Segundo Flávio, o cupuaçu sem caroço é menos ácido e também tem um sabor mais suave que o fruto tradicional, mas ainda assim bom. “O único problema mesmo é que ele é muito fraco para a principal doença do cupuaçu que é a ‘vassoura de bruxa’. Mas existe uma esperança!”. O extensionista rural conta que, mesmo sem querer, uma cooperativa de agricultores pode ter encontrado a solução para o problema do cupuaçuzeiro enxertado:
“Uma cooperativa de agricultores familiares de Abaetetuba beneficia o óleo de andiroba e eles estavam com o parque fabril cheio de resíduo de andiroba, por isso, passaram a distribuir esse resíduo para os sócios usarem como adubo.

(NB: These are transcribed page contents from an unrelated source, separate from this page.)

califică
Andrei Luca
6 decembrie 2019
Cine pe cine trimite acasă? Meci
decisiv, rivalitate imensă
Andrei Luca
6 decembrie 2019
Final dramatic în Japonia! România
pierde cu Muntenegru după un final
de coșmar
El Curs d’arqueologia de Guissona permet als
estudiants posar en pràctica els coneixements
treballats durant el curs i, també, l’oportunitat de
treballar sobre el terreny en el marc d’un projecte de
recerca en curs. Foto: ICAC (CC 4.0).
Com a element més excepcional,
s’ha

Quem adubou os cupuaçuzeiros que estavam com a doença, a doença simplesmente desapareceu e, além disso, as plantas produziram muitos frutos. Ainda não existe uma pesquisa para avaliar esse caso, mas pode vir a ter”, conta Flávio, esperançoso.
Essa cooperativa se chama Cooperativa de Fruticultores de Abaetetuba (Cofruta). Ele também citou que apenas a presença de andirobeiras têm, em algumas propriedades, controlado a ‘vassoura-de-bruxa’ em cupuaçuzeiros. “Uma dessas propriedades, inclusive, eu visitei”, afirmou. Trata-se, portanto, do possível benefício da andirobeira na saúde das plantas.